State and federal constitutional provisions, viz. Section 2 of Article XII of the Ohio Constitution and Section 1 of the Fourteenth Amendment to the United States Constitution, require uniformity in the mode of assessment. Pursuant to these provisions, real property must be assessed on the basis of the same uniform percentage of actual value. See Black v. Bd. of Revision of Cuyahoga Cty. (1985), 16 Ohio St.3d 11, 16. Under Ord. No. 50-1993, new residential construction is subject to six hundred dollar ($600.00) “Park and Recreation Improvement Fee” which is not uniformly applied to all residents.
In Town Properties, Inc. v. Fairfield (1977), 50 Ohio St.2d 356, the Supreme Court of Ohio found a recreational tax on building permits constitutional because the existing residents in Fairfield were also charged with an equal share of the cost for the acquisition, development, maintenance and operation of publicly owned recreation sites and facilities. Id. at 360. The statutory scheme in Fairfield required “* * * an appropriation equal to the revenue derived from the subject tax to be made annually from the general fund to the recreational capital improvement fund.” Id. Absent a matching amount on present residents, the City’s Park and Recreational Improvement Fee places an unfair and unreasonable burden on developers and purchasers of new construction. Westlake, supra.

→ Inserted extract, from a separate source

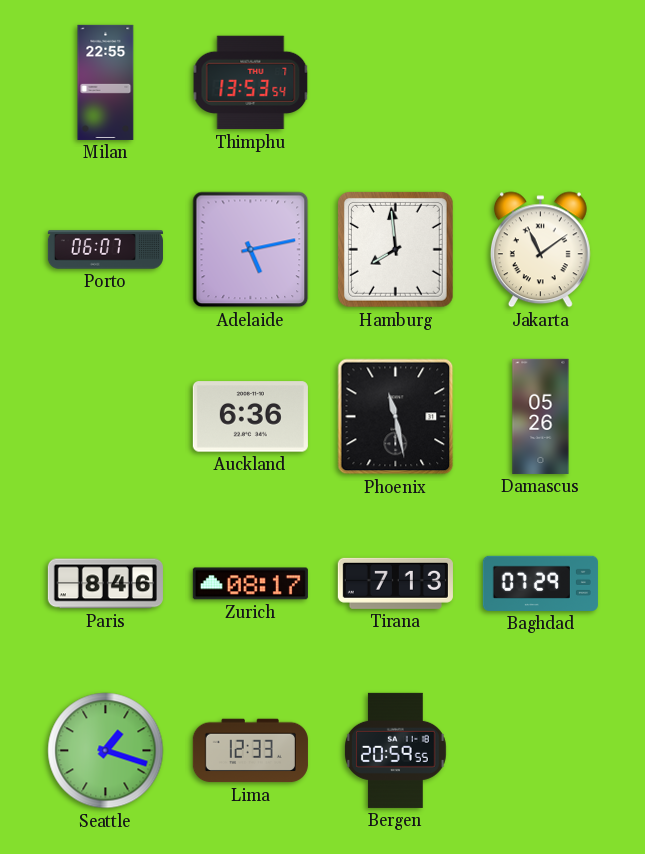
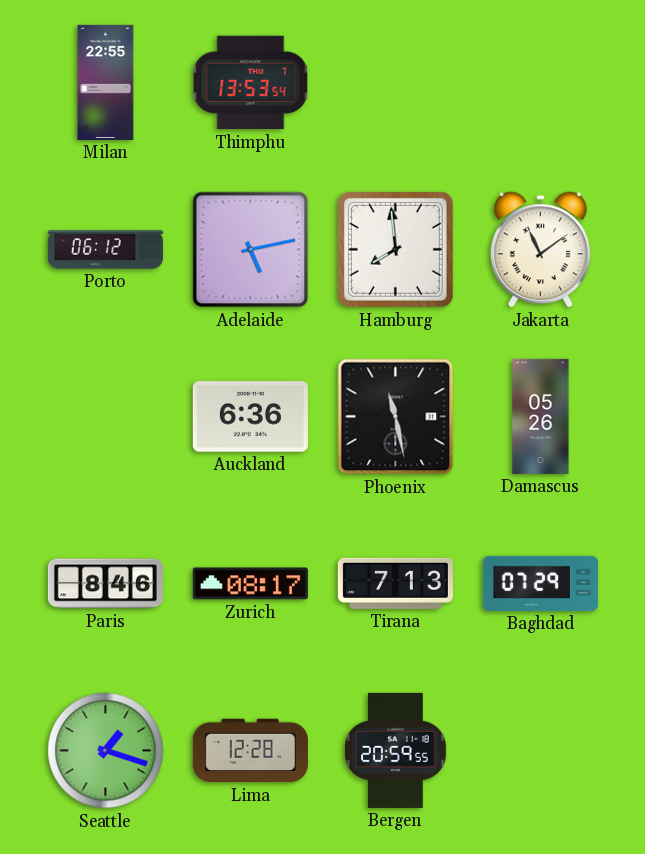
Porto: 06:07 -> 06:12
Lima: 12:33 -> 12:28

Based upon the foregoing, we find that Ord. No. 50-1993 is an unconstitutional tax. Appellants were entitled to summary judgment on their claims for declaratory judgment and injunctive relief. In their complaint, appellants also sought damages for conversion and/or unjust enrichment based upon the funds collected from appellants by the City under Ord. No. 50-1993. However, the trial court failed to address appellants’ claims of conversion and unjust enrichment prior to appeal; therefore, this court is unable to conduct meaningful review on the issue of damages. These claims must first be considered by the trial court upon remand of this case.
We reverse the judgment of the trial court and remand this case for further proceedings consistent with this opinion.
The judgment of the trial court is reversed and remanded for further proceedings consistent with this Journal Entry and Opinion.
It is ordered that appellants recover of appellee their costs herein taxed.
It is ordered that a special mandate issue out of this court directing the Common Pleas Court to carry this judgment into execution.
A certified copy of this entry shall constitute the mandate pursuant to Rule 27 of the Rules of Appellate Procedure.
KENNETH A. ROCCO, J. and JAMES D. SWEENEY, J. CONCUR.
Upon consideration of [*] Highland Heights [sic] motion for summary judgment[,] the court finds that the requisite nexus exists between the amount of the fee and the cost associated with the burden; hence, Codified Ordinance § 1311.02.1 is a legitimate recreational impact fee. [*] motion for summary judgment is granted.